魔女文字を用いて全身に掛けておいた身体強化魔術の効果故か、
そいつは地面にクレーターを開け血反吐を吐いて意識を失った。
当然この時、再生阻害の魔術も忘れない。
魔女は不老不死である、その再生能力にも際限は無いが故の処置である。
一人、一人、丁寧に蹴って意識を奪いならが私は「城」に近づいてく
「この化け物が」
そんな風に言う魔女の喉を潰して再生阻害を掛け地面へ放っぽり出す。
ごろごろと転がってビクリ、ビクリと痙攣し動かなくなったのを情報の「収集」と「集積」で確認すればけれど、私は目視で確認をする。

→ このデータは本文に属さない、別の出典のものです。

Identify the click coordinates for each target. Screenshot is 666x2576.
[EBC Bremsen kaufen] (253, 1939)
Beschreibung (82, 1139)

戦闘に入ってから3分、それで倒した人間は123人である。
一人に3秒も掛けないその手腕は我ながら流石と言える。分からないけど
けれど始末したのは全体で三割強程だ。
単純に多いのだ。魔力の枯渇した私にはこの177人という数が、
倒した魔女から魔力を奪ってギリギリ身体強化を維持する。
それだけでもぎりぎりの戦いだった。
して戦い方も出来るだけ戦意を失わせるように容赦なくというのが「魔王」でもある鈴の言葉であった。
それを履行するのもけれど難しい。
記憶の実感は無く、感情は無く、魂も無いからか心は痛まない、けれど体が単純に疲労するのだ
一人、一人を倒すのに時間が掛かるというのが厄介なのである。
これだけやっても三割強、300人居た魔女を倒した者含めて全て行動不能にするのは正直厳しい。
けれどだからこそ、私はある作戦を思いついた。
髪を掻き上げて魔女文字を手の平に浮かばせる。
そうして手の平の中の魔女文字を手指で握り、砕いてけれどこう言った。
「掛かってきな、賢人会の犬共。」
そうして私は第三特性「█」を起動し手の平を魔女達を目に映す。
そうして地を蹴った。
唐突に距離を詰められた一人の魔女の「ひっ」という声を聞けば、
瞬時、翳した手の平から出た光が辺り包んだ
そうして、私は人を殺すつもりで白い光を放った。
■
第三特性「█」について私はあまり知らなかった。
戦闘において理解するつもりだったこの力はけれど私にも分かる事が在った。
それは圧倒的な力、そしてそれに見合わない程の圧倒的な魔力消費である。
単純にこの特性は消耗が激しいのだと私はこの戦いの中で理解した。
だけれど、これはある条件が整えば無視出来る。
それは放った相手の命を奪った時だ
そもそも特性は基礎能力の一つである。
生きる為のこの力は呼吸や拍動、して食事と何ら変わりない。
であればこそ、この力は欲するのだ。
敵の確実な死を
「殺せれば無理は無かったんだけれど、結局こう成っちゃったか。」
嘯くのは私である。
私は先程、一人の魔女の顔の前に手の平を翳し、殺そうとした。
命を奪おうとしたのだ。
まるで33人を殺し一つの街の魔力を奪い尽くした一度目の復活を果たす前の私のように
それは愛伽から貰った説諭書に明確に違反した行為であった。
三島椎名に許されていない「契約」で許されていない行為だった。
だからこそ、私は殺せなかった。
三島と愛伽の二人の命と、色欲の一族の皆の命を天秤にかけ前者を選んだのだ。
だからこそ、私は魔女の頬をただ光が霞めるのを見届け、
だからこそ、私は項垂れながらも前を向き
だからこそ、私は分からないながらも考える。
どうして私は目の前の人を殺せなかったのか、自分が「契約」によって死ぬのが怖かったのかと。
三島椎名と鏡月愛伽が死ぬのが恐ろしかったのかと。
答えは当然決まっていた。
「分からない、私には命の価値が分からない。
だから選べなかった、
目の前の魔女を殺せなかった、色欲の一族を、色欲の街を救い皆を助ける選択を取れなかった」
「ごめんね、鈴。」
そんな言葉と共に目の前の魔女が杖を振りかぶれば、
目を瞑りその時を待った。
けれどガキィという音に目を開けば
白い手の平が、白い外套が揺らめき、
私を何処かから見ていた筈の七つの目を持つ白い仔羊の面をした何かの手指が魔女の杖を受け止めていた。
まるで思い描いていた通りに
「開け、門よ。」
そう女神のように笑めば、
「模倣」した空間転移魔法を使って空間を割り、
利用する対象であるあの方と眼前に居る一人の魔女を攫うように私は「城」の広場から姿を消した。
紛らわしい行動は取るべきではない。
紛らわしい行動を取ればそれは当然面倒な事と成るからだ。